Wednesday, October 22nd, 2014
Mostly True
Taveras
Providence teachers "can go five or six years without an evaluation."

Angel Taveras on Saturday, November 27th, 2010 in an appearance on WPRI-12's Newsmakers

Taveras says Providence teachers go five or six years without being evaluated

When Mayor-elect Angel Taveras takes over as Providence's chief executive next month, he will inherit the largest and one of the most troubled school systems in the state.

Taveras, himself a product of the city's school system, promised during his campaign to push for the development of more rigorous teacher evaluations.  

In a post-election appearance on WPRI-12's "Newsmakers" last week, Taveras repeated that pledge.

"With respect to teachers, we need to recruit the very best teachers, to give them the support they need and to evaluate them," he said. "Let me explain what I mean. Right now teachers can go five or six years without an evaluation. Five or six years! I was shocked to learn that when I was running for office. We're beginning to change that."

Unlike the mayor-elect, we'll stop short of saying we were "shocked" to hear that. But, if true, it certainly seems infrequent, particularly for new teachers.

Taveras' team didn't provide backup for his statement,  so we consulted the Providence teachers contract, available online.

We learned that as per the contract, non-tenured teachers, those who have been on the job fewer than three years, must be evaluated once a year by their school principal or another administrator.

But Providence teachers automatically become tenured after three years and the vast majority of them -- 94.4 percent of the 1,939 teachers -- are tenured, according to the Providence School Department.

For those teachers, the performance review timetable is less specific. The contract stipulates: "Tenured teachers shall be evaluated on a scheduled basis. The schedule shall be constructed by the Teacher Evaluation Committee."

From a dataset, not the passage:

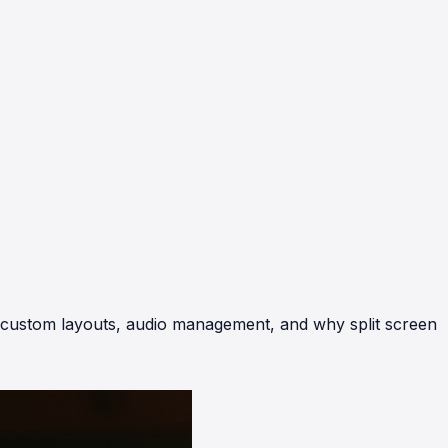
r custom layouts, audio management, and why split screen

That committee, made up of district officials as well as union representatives, has long dictated that tenured teachers be evaluated every five years. That means that once a teacher receives tenure at three years, he or she is not reviewed again until his or her eighth year, then the 13th year and ongoing on a five-year cycle, said Thomas Ramirez, the assistant superintendent of human resources.

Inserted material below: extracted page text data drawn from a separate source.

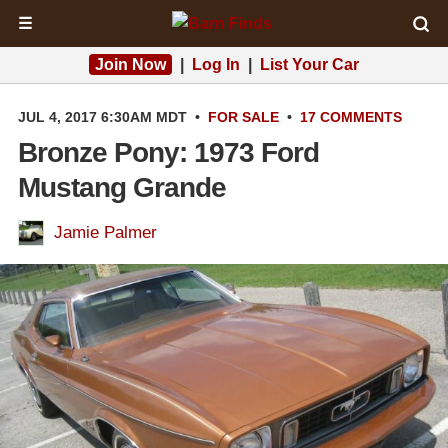
☰
Join Now
|
Log In
|
List Your Car
JUL 4, 2017 6:30AM MDT
•
FOR SALE
•
17 COMMENTS
Bronze Pony: 1973 Ford
Mustang Grande
Jamie Palmer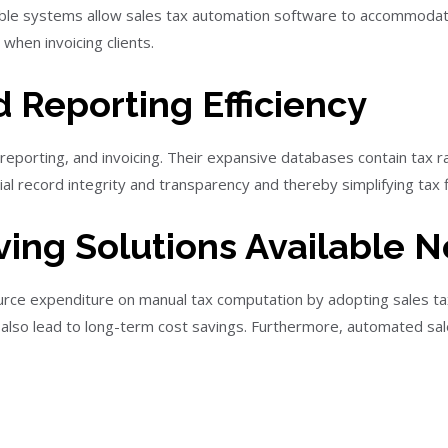
le systems allow sales tax automation software to accommodate
 when invoicing clients.
 Reporting Efficiency
porting, and invoicing. Their expansive databases contain tax rat
ial record integrity and transparency and thereby simplifying tax f
ing Solutions Available 
urce expenditure on manual tax computation by adopting sales tax 
may also lead to long-term cost savings. Furthermore, automated sa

District officials and Providence Teacher's Union President Steve Smith both say the five-year schedule is nearly always followed. The only exception would be if a principal determines that a particular teacher is struggling and needs a more immediate performance review.

So Taveras' claim that teachers can go five years without an evaluation is accurate. Given the district's small number of untenured teachers, most do go that long. The mayor-elect stretches the numbers a bit, however, when he references the six-year figure.  

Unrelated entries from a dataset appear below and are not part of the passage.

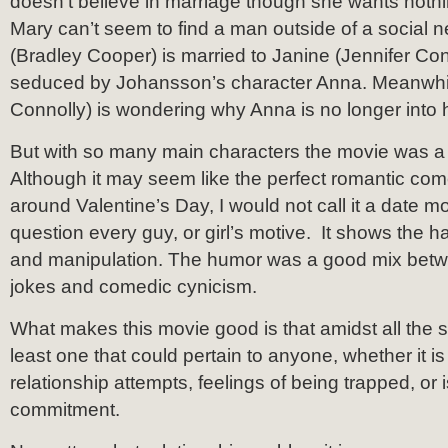
doesn’t believe in marriage though she wants noth
Mary can’t seem to find a man outside of a social n
(Bradley Cooper) is married to Janine (Jennifer Conn
seduced by Johansson’s character Anna. Meanwhi
Connolly) is wondering why Anna is no longer into 
But with so many main characters the movie was a b
Although it may seem like the perfect romantic com
around Valentine’s Day, I would not call it a date 
question every guy, or girl’s motive. It shows the har
and manipulation. The humor was a good mix betwe
jokes and comedic cynicism.
What makes this movie good is that amidst all the sto
least one that could pertain to anyone, whether it is 
relationship attempts, feelings of being trapped, or 
commitment.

We find this statement to be Mostly True.

But while we have your attention, we want to mention the larger context.

Like Taveras, the teachers union and the district agree that the evaluation system needs improvement. Kim Rose, spokeswoman for the Providence schools, said the district believes teachers need to be evaluated more frequently and with "a more robust evaluation tool."

Right now evaluations are more like brief snapshots of a teacher's performance. They typically involve one or more short classroom visits, but no formal analysis of the teacher's lesson plans, or of the performance of his or her students.

Both the state Department of Education, led by Education Commissioner Deborah A. Gist and the teachers union have launched efforts to develop more rigorous review policies. The Rhode Island affiliate of the American Federation of Teachers has received multiple grants, including one from the federal government to help in its effort. Over the past several months, the two sides have been working together to merge their initiatives and have suggested they could unveil a shared evaluation model next year.

Whether Providence moves forward with the change that stakeholders on all sides say they want will be, in part, up to Taveras. After months of critiquing the schools that educated him, the mayor-elect will soon have a direct hand in shaping the School Department that educated him.

We'll be watching to see whether he makes good on those promises.